Gogtay N J, Kadam V S, Desai S, Kamtekar K D, Dalvi S S, Kshirsagar N A
Department of Clinical Pharmacology, 100 Bedded Building, 4th Floor, TN Medical College and BYL Nair Ch. Hospital, Dr AL Nair Road, Mumbai Central, Mumbai-400 008, India.
J Assoc Physicians India. 2003 Sep;51:877-9.
Malaria is a major public health problem representing 2.3% of the overall global disease burden. The cost of treatment of malaria continues to rise as older drugs and insecticides become less effective and are replaced by more effective, but also more expensive products.
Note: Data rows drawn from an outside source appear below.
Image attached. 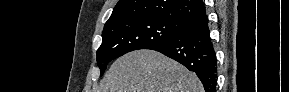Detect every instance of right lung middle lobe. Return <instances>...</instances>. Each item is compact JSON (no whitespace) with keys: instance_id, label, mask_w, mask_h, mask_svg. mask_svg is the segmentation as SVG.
<instances>
[{"instance_id":"right-lung-middle-lobe-1","label":"right lung middle lobe","mask_w":289,"mask_h":92,"mask_svg":"<svg viewBox=\"0 0 289 92\" xmlns=\"http://www.w3.org/2000/svg\"><path fill=\"white\" fill-rule=\"evenodd\" d=\"M185 24L160 18L139 17L121 20L104 27L97 50L101 75L113 59L137 49H148L179 34Z\"/></svg>"}]
</instances>
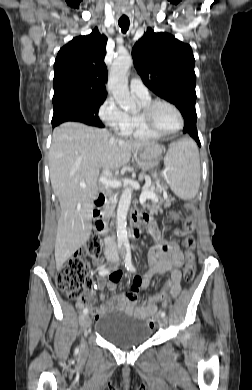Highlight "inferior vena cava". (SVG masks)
<instances>
[{"mask_svg":"<svg viewBox=\"0 0 252 390\" xmlns=\"http://www.w3.org/2000/svg\"><path fill=\"white\" fill-rule=\"evenodd\" d=\"M103 174L111 177V172L109 170H104ZM104 243H105V252L107 253H116L117 251V244L115 239L112 236H106L104 238Z\"/></svg>","mask_w":252,"mask_h":390,"instance_id":"1","label":"inferior vena cava"}]
</instances>
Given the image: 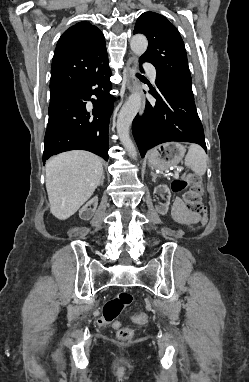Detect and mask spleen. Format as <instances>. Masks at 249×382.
<instances>
[{
    "label": "spleen",
    "mask_w": 249,
    "mask_h": 382,
    "mask_svg": "<svg viewBox=\"0 0 249 382\" xmlns=\"http://www.w3.org/2000/svg\"><path fill=\"white\" fill-rule=\"evenodd\" d=\"M185 165L199 176L205 174L207 169V155L205 151L197 144H191L185 157Z\"/></svg>",
    "instance_id": "spleen-1"
}]
</instances>
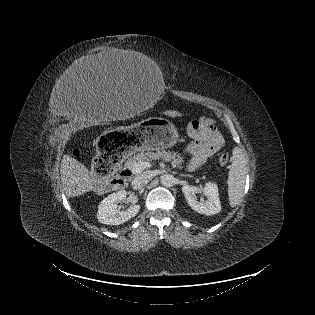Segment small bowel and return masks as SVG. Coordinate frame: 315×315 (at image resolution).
<instances>
[{
  "label": "small bowel",
  "instance_id": "c3829d8e",
  "mask_svg": "<svg viewBox=\"0 0 315 315\" xmlns=\"http://www.w3.org/2000/svg\"><path fill=\"white\" fill-rule=\"evenodd\" d=\"M187 132L192 140L186 147V152L190 155V169L201 166L223 147V138L210 119L192 121Z\"/></svg>",
  "mask_w": 315,
  "mask_h": 315
}]
</instances>
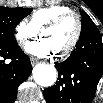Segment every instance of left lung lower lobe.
Returning a JSON list of instances; mask_svg holds the SVG:
<instances>
[{"label": "left lung lower lobe", "instance_id": "left-lung-lower-lobe-1", "mask_svg": "<svg viewBox=\"0 0 103 103\" xmlns=\"http://www.w3.org/2000/svg\"><path fill=\"white\" fill-rule=\"evenodd\" d=\"M58 81L44 90L47 103H91L103 73V43L99 30L80 35L76 48L55 65Z\"/></svg>", "mask_w": 103, "mask_h": 103}]
</instances>
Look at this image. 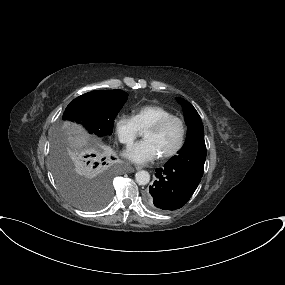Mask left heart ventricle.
<instances>
[{"label": "left heart ventricle", "instance_id": "b2bd125f", "mask_svg": "<svg viewBox=\"0 0 285 285\" xmlns=\"http://www.w3.org/2000/svg\"><path fill=\"white\" fill-rule=\"evenodd\" d=\"M143 137L145 140L152 142L159 156L164 155L172 151L179 143L181 137V126L177 121H172L160 131L144 132Z\"/></svg>", "mask_w": 285, "mask_h": 285}]
</instances>
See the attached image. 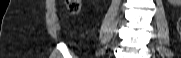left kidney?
<instances>
[{
    "label": "left kidney",
    "mask_w": 181,
    "mask_h": 58,
    "mask_svg": "<svg viewBox=\"0 0 181 58\" xmlns=\"http://www.w3.org/2000/svg\"><path fill=\"white\" fill-rule=\"evenodd\" d=\"M168 2H170V4H172L173 6L181 5V0H168Z\"/></svg>",
    "instance_id": "5707ae66"
}]
</instances>
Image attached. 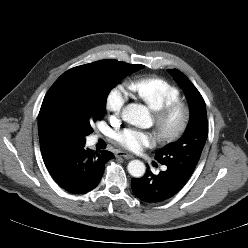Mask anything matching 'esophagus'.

A post-hoc pharmacoeconomic analysis (direct and indirect costs only) of three antimalarials, chloroquine, mefloquine and co-artemether, was carried out to address the problem of switch to a more expensive first-line antimalarial in the face of growing chloroquine resistance.
From the perspective of a large public hospital, it was seen that in an area of high grade chloroquine resistance, the total expenditure on patients who fail chloroquine would exceed the excess expenditure on mefloquine when the RII + RIII resistance exceeded 9%.
Switch to a more expensive drug like mefloquine as a first-line option would be cost-effective when the moderate-severe chloroquine resistance exceeded 9%.
疟疾是一个重大的公共卫生问题,占全球疾病总负担的2.3%。随着旧药物和杀虫剂效果降低,并被更有效但也更昂贵的产品所取代,疟疾治疗成本持续上升。
进行了一项事后药物经济学分析(仅直接和间接成本),涉及三种抗疟药,氯喹、甲氟喹和复方蒿甲醚,以解决面对氯喹耐药性增加而改用更昂贵的一线抗疟药的问题。
从一家大型公立医院的角度来看,发现在氯喹高耐药地区,当RII + RIII耐药性超过9%时,氯喹治疗失败患者的总支出将超过甲氟喹的额外支出。
当中重度氯喹耐药性超过9%时,改用更昂贵的药物如甲氟喹作为一线选择具有成本效益。